[Saved entries]
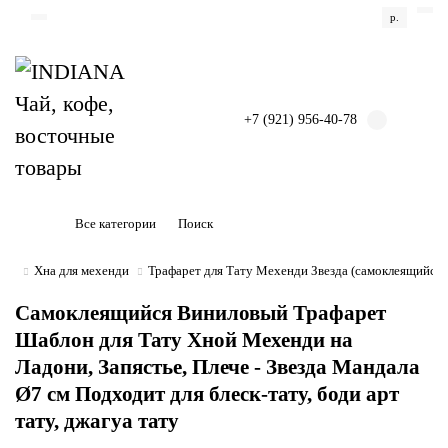
р.
+7 (921) 956-40-78
Все категории
Хна для мехенди
Трафарет для Тату Мехенди Звезда (самоклеящийся) 
Самоклеящийся Виниловый Трафарет
Шаблон для Тату Хной Мехенди на
Ладони, Запястье, Плече - Звезда Мандала
Ø7 см Подходит для блеск-тату, боди арт
тату, джагуа тату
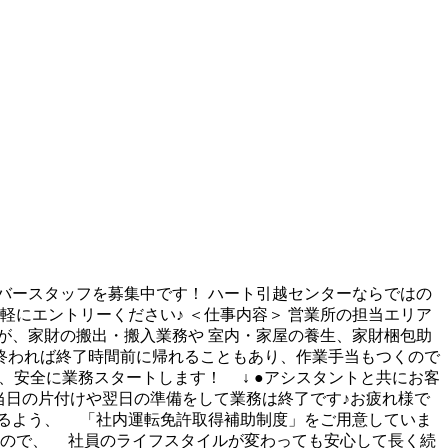
バースタッフを募集中です！ ハート引越センターならではの
軽にエントリーください♪ ＜仕事内容＞ 営業所の担当エリア
が、家財の搬出・搬入業務や 室内・家屋の養生、家財梱包助
く終われば終了時間前に帰れることもあり、作業手当もつくので
、安全に業務スタートします！ ↓ ●アシスタントと共にお客
●当日の片付けや翌日の準備をして業務は終了です♪お疲れ様で
きるよう、 「社内運転免許取得補助制度」をご用意していま
るので、 社員のライフスタイルが変わっても安心して長く続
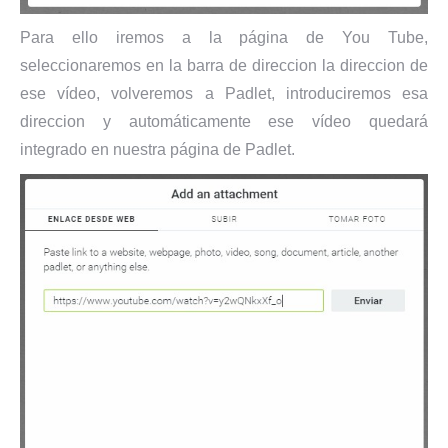
Para ello iremos a la página de You Tube,
seleccionaremos en la barra de direccion la direccion de
ese vídeo, volveremos a Padlet, introduciremos esa
direccion y automáticamente ese vídeo quedará
integrado en nuestra página de Padlet.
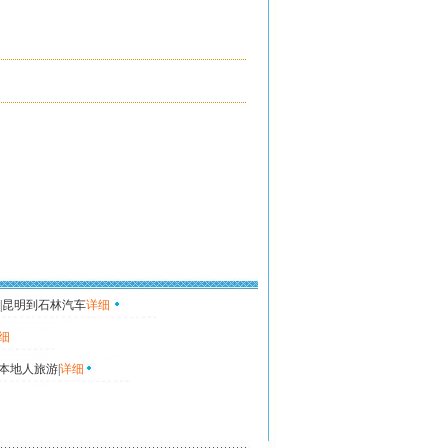
|昆明到石林汽车
详细
细
本地人旅游|
详细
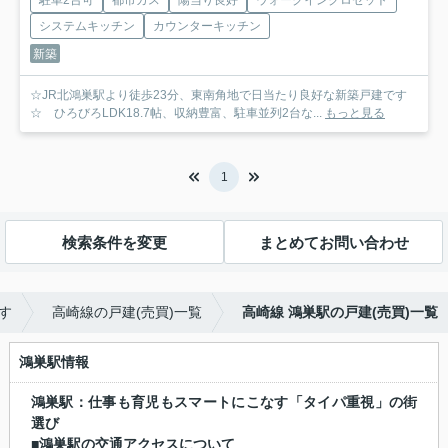
駐車2台可
都市ガス
陽当り良好
ウォークインクロゼット
システムキッチン
カウンターキッチン
新築
☆JR北鴻巣駅より徒歩23分、東南角地で日当たり良好な新築戸建です
☆ ひろびろLDK18.7帖、収納豊富、駐車並列2台な...
もっと見る
1
検索条件を変更
まとめてお問い合わせ
す
高崎線の戸建(売買)一覧
高崎線 鴻巣駅の戸建(売買)一覧
鴻巣駅情報
鴻巣駅：仕事も育児もスマートにこなす「タイパ重視」の街
選び
■鴻巣駅の交通アクセスについて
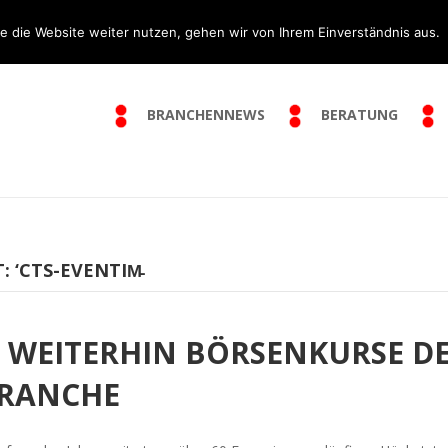
e die Website weiter nutzen, gehen wir von Ihrem Einverständnis aus.
BRANCHENNEWS
BERATUNG
 ‘CTS-EVENTIM̵
 WEITERHIN BÖRSENKURSE D
RANCHE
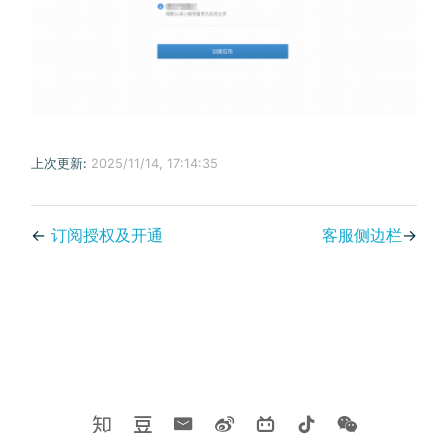
上次更新:
2025/11/14, 17:14:35
←
订阅授权及开通
客服侧边栏
→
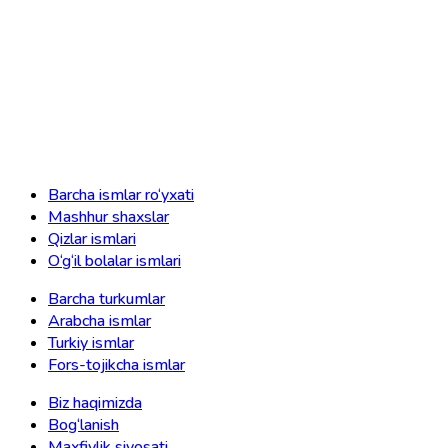
Barcha ismlar ro‘yxati
Mashhur shaxslar
Qizlar ismlari
O‘g‘il bolalar ismlari
Barcha turkumlar
Arabcha ismlar
Turkiy ismlar
Fors-tojikcha ismlar
Biz haqimizda
Bog‘lanish
Maxfiylik siyosati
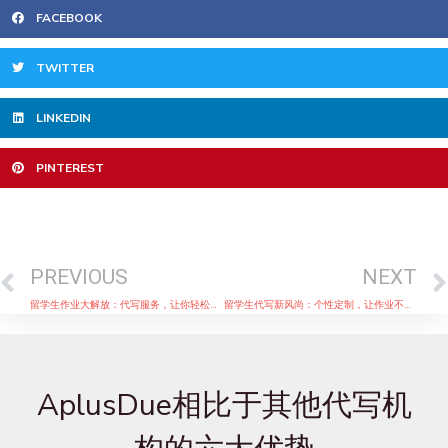
FACEBOOK
TWITTER
LINKEDIN
PINTEREST
Prev
PREVIOUS
NEXT
留学生作业大解放：代写服务，让你轻松应对各种Deadline
留学生代写新风尚：个性定制，让作业不再千篇一律
AplusDue相比于其他代写机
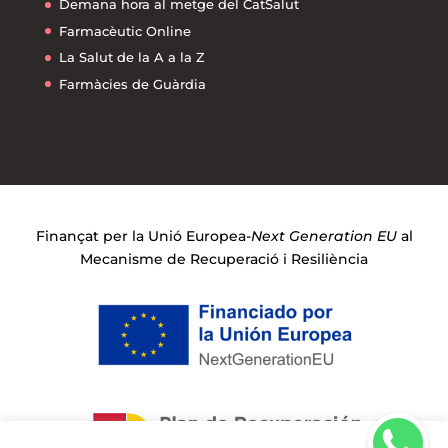
Demana hora al metge del CatSalut
Farmacèutic Online
La Salut de la A a la Z
Farmàcies de Guàrdia
Finançat per la Unió Europea-
Next Generation EU
al
Mecanisme de Recuperació i Resiliència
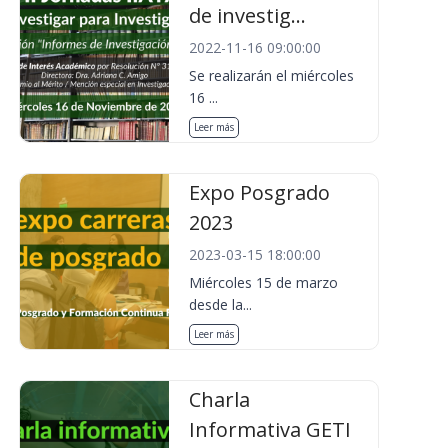
de investig...
2022-11-16 09:00:00
Se realizarán el miércoles
16 ...
Leer más
Expo Posgrado
2023
2023-03-15 18:00:00
Miércoles 15 de marzo
desde la...
Leer más
Charla
Informativa GETI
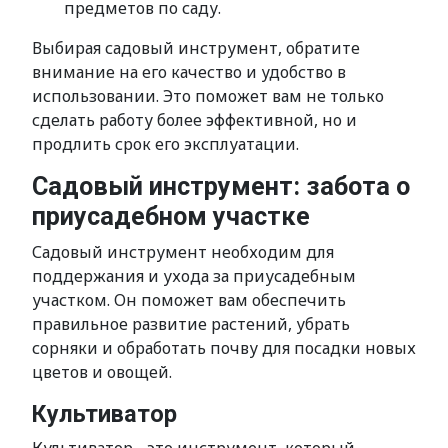
предметов по саду.
Выбирая садовый инструмент, обратите
внимание на его качество и удобство в
использовании. Это поможет вам не только
сделать работу более эффективной, но и
продлить срок его эксплуатации.
Садовый инструмент: забота о
приусадебном участке
Садовый инструмент необходим для
поддержания и ухода за приусадебным
участком. Он поможет вам обеспечить
правильное развитие растений, убрать
сорняки и обработать почву для посадки новых
цветов и овощей.
Культиватор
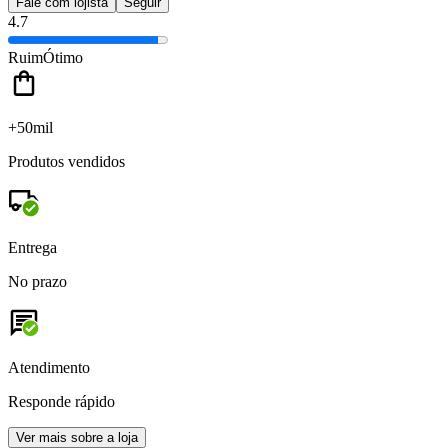
Fale com lojista
Seguir
4.7
Ruim
Ótimo
+50mil
Produtos vendidos
Entrega
No prazo
Atendimento
Responde rápido
Ver mais sobre a loja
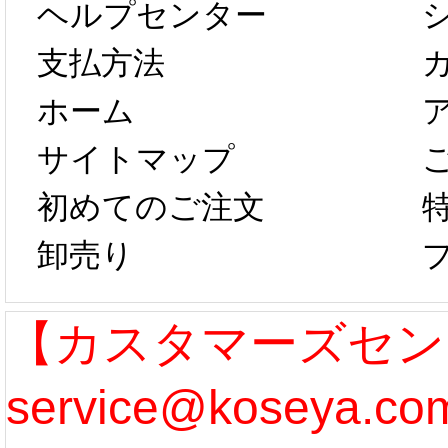
ヘルプセンター
以後のご注文
新春感
支払方法
ホーム
は、2月25日か
字半
サイトマップ
らコスプレ制
第二弾
初めてのご注文
卸売り
作、発送予定と
たしま
なります。 ...
ル期間
【カスタマーズセン
service@koseya.
[more]
まで 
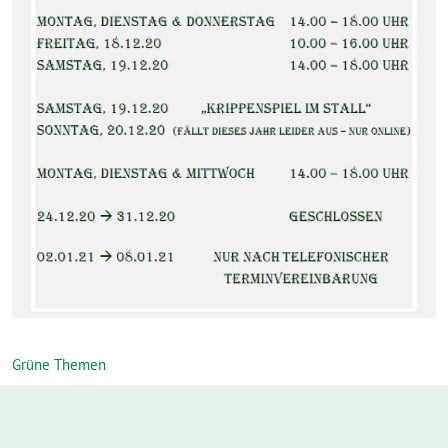
Grüne Themen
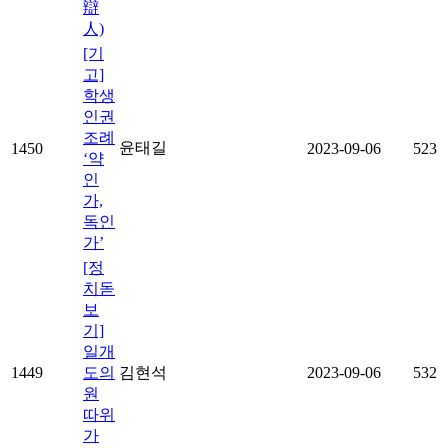
辯
人)
[기
고]
학생
인권
조례
윤태길
1450
2023-09-06
523
‘약
인
가,
독인
가’
[정
치돋
보
기]
일개
1449
도의
김현석
2023-09-06
532
원
따위
가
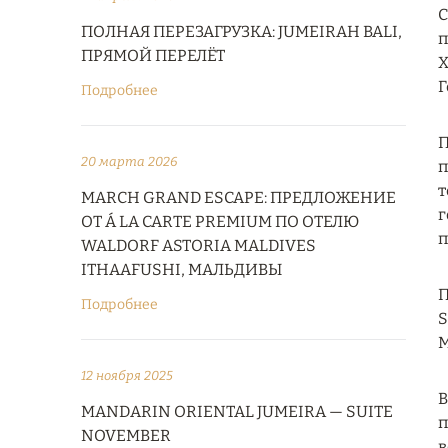
С
ПОЛНАЯ ПЕРЕЗАГРУЗКА: JUMEIRAH BALI,
п
ПРЯМОЙ ПЕРЕЛЁТ
Х
Г
Подробнее
П
20 марта 2026
п
т
MARCH GRAND ESCAPE: ПРЕДЛОЖЕНИЕ
г
ОТ Á LA CARTE PREMIUM ПО ОТЕЛЮ
п
WALDORF ASTORIA MALDIVES
ITHAAFUSHI, МАЛЬДИВЫ
П
Подробнее
S
M
12 ноября 2025
В
MANDARIN ORIENTAL JUMEIRA — SUITE
п
NOVEMBER
в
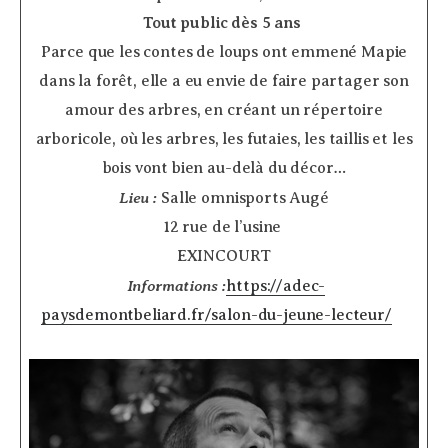
Tout public dès 5 ans
­
Parce que les contes de loups ont emmené Mapie
dans la forêt, elle a eu envie de faire partager son
amour des arbres, en créant un répertoire
arboricole, où les arbres, les futaies, les taillis et les
bois vont bien au-delà du décor…
Lieu :
Salle omnisports Augé
12 rue de l’usine
EXINCOURT
Informations :
https://adec-
paysdemontbeliard.fr/salon-du-jeune-lecteur/
­ ­ ­ ­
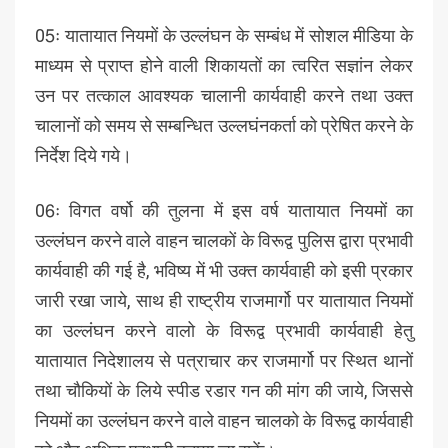
05ः यातायात नियमों के उल्लंघन के सम्बंध में सोशल मीडिया के
माध्यम से प्राप्त होने वाली शिकायतों का त्वरित सज्ञांन लेकर
उन पर तत्काल आवश्यक चालानी कार्यवाही करने तथा उक्त
चालानों को समय से सम्बन्धित उल्लघंनकर्ता को प्रेषित करने के
निर्देश दिये गये।
06ः विगत वर्षो की तुलना में इस वर्ष यातायात नियमों का
उल्लंघन करने वाले वाहन चालकों के विरूद्व पुलिस द्वारा प्रभावी
कार्यवाही की गई है, भविष्य में भी उक्त कार्यवाही को इसी प्रकार
जारी रखा जाये, साथ ही राष्ट्रीय राजमार्गो पर यातायात नियमों
का उल्लंघन करने वालो के विरूद्व प्रभावी कार्यवाही हेतु
यातायात निदेशालय से पत्राचार कर राजमार्गो पर स्थित थानों
तथा चौकियों के लिये स्पीड रडार गन की मांग की जाये, जिससे
नियमों का उल्लंघन करने वाले वाहन चालको के विरूद्व कार्यवाही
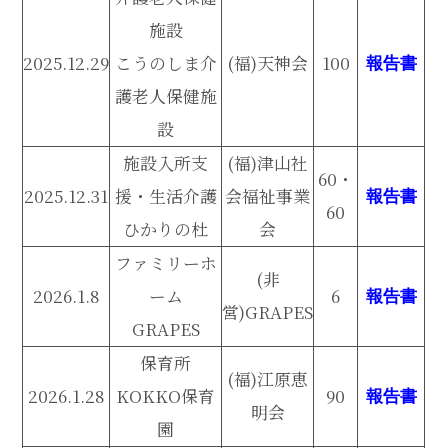
施設
2025.12.29
こうのしま介
(福)天神会
100
報告書
護老人保健施
設
施設入所支
(福)津山社
60・
2025.12.31
援・生活介護
会福祉事業
報告書
60
ひかりの杜
会
ファミリーホ
(非
2026.1.8
ーム
6
報告書
営)GRAPES
GRAPES
保育所
(福)江原恵
2026.1.28
KOKKO保育
90
報告書
明会
園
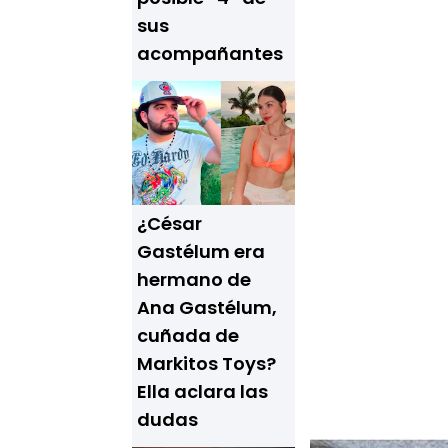
sus
acompañantes
¿César
Gastélum era
hermano de
Ana Gastélum,
cuñada de
Markitos Toys?
Ella aclara las
dudas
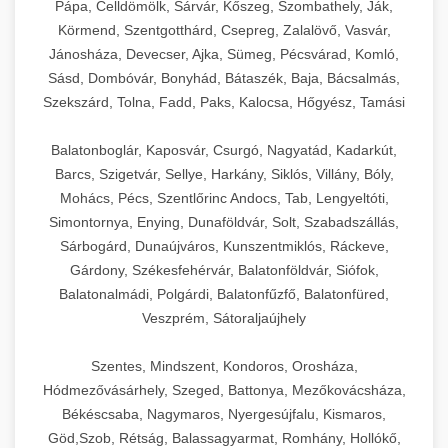
Pápa, Celldömölk, Sárvár, Kőszeg, Szombathely, Ják,
Körmend, Szentgotthárd, Csepreg, Zalalövő, Vasvár,
Jánosháza, Devecser, Ajka, Sümeg, Pécsvárad, Komló,
Sásd, Dombóvár, Bonyhád, Bátaszék, Baja, Bácsalmás,
Szekszárd, Tolna, Fadd, Paks, Kalocsa, Hőgyész, Tamási
Balatonboglár, Kaposvár, Csurgó, Nagyatád, Kadarkút,
Barcs, Szigetvár, Sellye, Harkány, Siklós, Villány, Bóly,
Mohács, Pécs, Szentlőrinc Andocs, Tab, Lengyeltóti,
Simontornya, Enying, Dunaföldvár, Solt, Szabadszállás,
Sárbogárd, Dunaújváros, Kunszentmiklós, Ráckeve,
Gárdony, Székesfehérvár, Balatonföldvár, Siófok,
Balatonalmádi, Polgárdi, Balatonfűzfő, Balatonfüred,
Veszprém, Sátoraljaújhely
Szentes, Mindszent, Kondoros, Orosháza,
Hódmezővásárhely, Szeged, Battonya, Mezőkovácsháza,
Békéscsaba, Nagymaros, Nyergesújfalu, Kismaros,
Göd,Szob, Rétság, Balassagyarmat, Romhány, Hollókő,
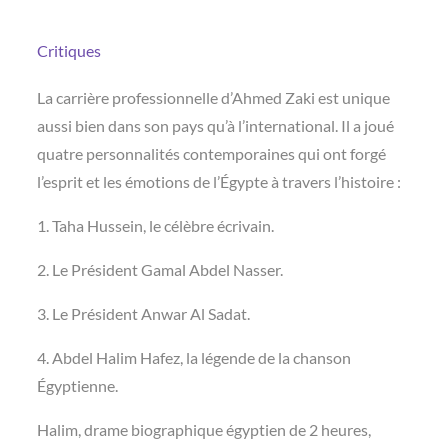
Critiques
La carrière professionnelle d’Ahmed Zaki est unique
aussi bien dans son pays qu’à l’international. Il a joué
quatre personnalités contemporaines qui ont forgé
l’esprit et les émotions de l’Égypte à travers l’histoire :
1. Taha Hussein, le célèbre écrivain.
2. Le Président Gamal Abdel Nasser.
3. Le Président Anwar Al Sadat.
4. Abdel Halim Hafez, la légende de la chanson
Égyptienne.
Halim, drame biographique égyptien de 2 heures,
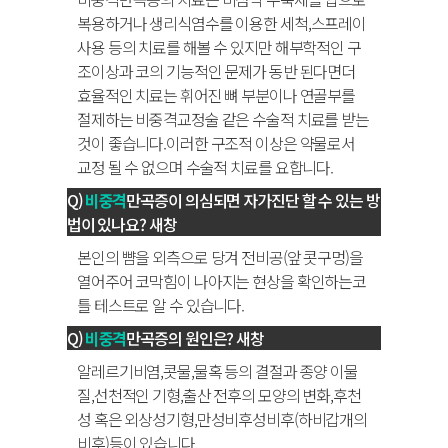
복용하거나 생리식염수를 이용한 세척,스프레이
사용 등의 치료를 해볼 수 있지만 해부학적인 구
조이상과 코의 기능적인 문제가 동반 된다면더
효율적인 치료는 휘어진 뼈 부분이나 연골부를
절제하는 비중격교정술 같은 수술적 치료를 받는
것이 좋습니다.이러한 구조적 이상은 약물로서
교정 될 수 없으며 수술적 치료를 요합니다.
비중격
만곡증이 의심되면 자가진단 할 수 있는 방
법이 있나요?
새창
본인의 뺨을 외측으로 당겨 전비공(앞 콧구멍)을
열어주어 코막힘이 나아지는 현상을 확인하는코
틀 테스트로 알 수 있습니다.
비중격
만곡증의 원인은?
새창
알레르기비염,콧물,물혹 등의 결절과 종양 이물
질,선천적인 기형,출산 전후의 모양의 변화,후천
성 혹은 외상성기형,만성비후성비후(하비갑개의
비후)등이 있습니다.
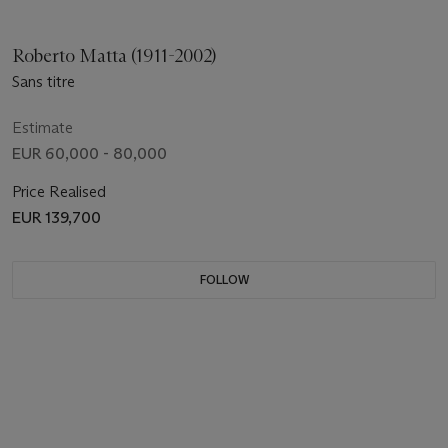
Roberto Matta (1911-2002)
Sans titre
Estimate
EUR 60,000 - 80,000
Price Realised
EUR 139,700
FOLLOW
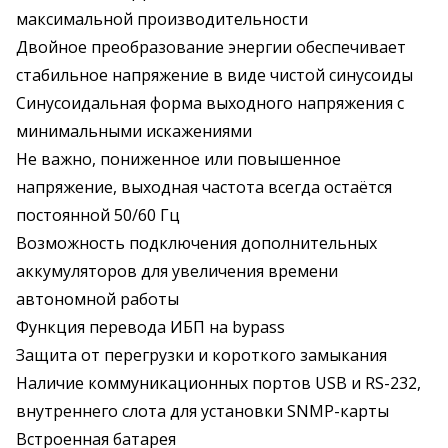
максимальной производительности
Двойное преобразование энергии обеспечивает
стабильное напряжение в виде чистой синусоиды
Синусоидальная форма выходного напряжения с
минимальными искажениями
Не важно, пониженное или повышенное
напряжение, выходная частота всегда остаётся
постоянной 50/60 Гц
Возможность подключения дополнительных
аккумуляторов для увеличения времени
автономной работы
Функция перевода ИБП на bypass
Защита от перегрузки и короткого замыкания
Наличие коммуникационных портов USB и RS-232,
внутреннего слота для установки SNMP-карты
Встроенная батарея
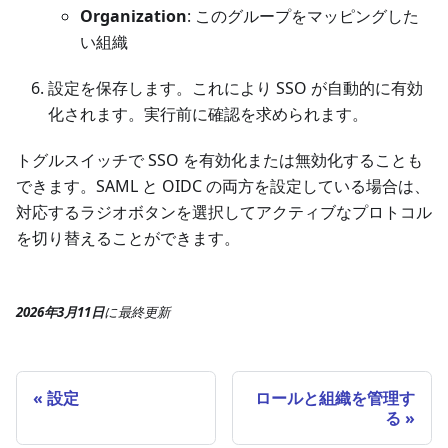
Organization
: このグループをマッピングした
い組織
設定を保存します。これにより SSO が自動的に有効
化されます。実行前に確認を求められます。
トグルスイッチで SSO を有効化または無効化することも
できます。SAML と OIDC の両方を設定している場合は、
対応するラジオボタンを選択してアクティブなプロトコル
を切り替えることができます。
2026年3月11日
に
最終更新
設定
ロールと組織を管理す
る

_Task to complete:_
Output should consist of the lines above from the one with "поддержания и ухода за приусадебным" down to the one with "कार्यवाही की गई", exact and without pictures.

_Exercise answer:_
поддержания и ухода за приусадебным
участком. Он поможет вам обеспечить
правильное развитие растений, убрать
сорняки и обработать почву для посадки новых
цветов и овощей.
Культиватор
Fale com lojista
Seguir
4.7
Ruim
Ótimo
+50mil
Produtos vendidos
Entrega
No prazo
Atendimento
Responde rápido
Ver mais sobre a loja
ヘルプセンター
以後のご注文
新春感
支払方法
ホーム
は、2月25日か
字半
サイトマップ
らコスプレ制
第二弾
初めてのご注文
卸売り
作、発送予定と
たしま
なります。 ...
ル期間
【カスタマーズセン
service@koseya.
[more]
まで 
Grüne Themen
辯
人)
[기
고]
학생
인권
조례
윤태길
1450
2023-09-06
523
‘약
인
가,
독인
가’
[정
치돋
보
기]
일개
1449
도의
김현석
2023-09-06
532
원
따위
가
С
ПОЛНАЯ ПЕРЕЗАГРУЗКА: JUMEIRAH BALI,
п
ПРЯМОЙ ПЕРЕЛЁТ
Х
Г
Подробнее
П
20 марта 2026
п
т
MARCH GRAND ESCAPE: ПРЕДЛОЖЕНИЕ
г
ОТ Á LA CARTE PREMIUM ПО ОТЕЛЮ
п
WALDORF ASTORIA MALDIVES
ITHAAFUSHI, МАЛЬДИВЫ
П
Подробнее
S
M
12 ноября 2025
В
MANDARIN ORIENTAL JUMEIRA — SUITE
п
NOVEMBER
в
Tout public dès 5 ans
­
Parce que les contes de loups ont emmené Mapie
dans la forêt, elle a eu envie de faire partager son
amour des arbres, en créant un répertoire
arboricole, où les arbres, les futaies, les taillis et les
bois vont bien au-delà du décor…
Lieu :
Salle omnisports Augé
12 rue de l’usine
EXINCOURT
Informations :
https://adec-
paysdemontbeliard.fr/salon-du-jeune-lecteur/
­ ­ ­ ­
05ः यातायात नियमों के उल्लंघन के सम्बंध में सोशल मीडिया के
माध्यम से प्राप्त होने वाली शिकायतों का त्वरित सज्ञांन लेकर
उन पर तत्काल आवश्यक चालानी कार्यवाही करने तथा उक्त
चालानों को समय से सम्बन्धित उल्लघंनकर्ता को प्रेषित करने के
निर्देश दिये गये।
06ः विगत वर्षो की तुलना में इस वर्ष यातायात नियमों का
उल्लंघन करने वाले वाहन चालकों के विरूद्व पुलिस द्वारा प्रभावी
कार्यवाही की गई है, भविष्य में भी उक्त कार्यवाही को इसी प्रकार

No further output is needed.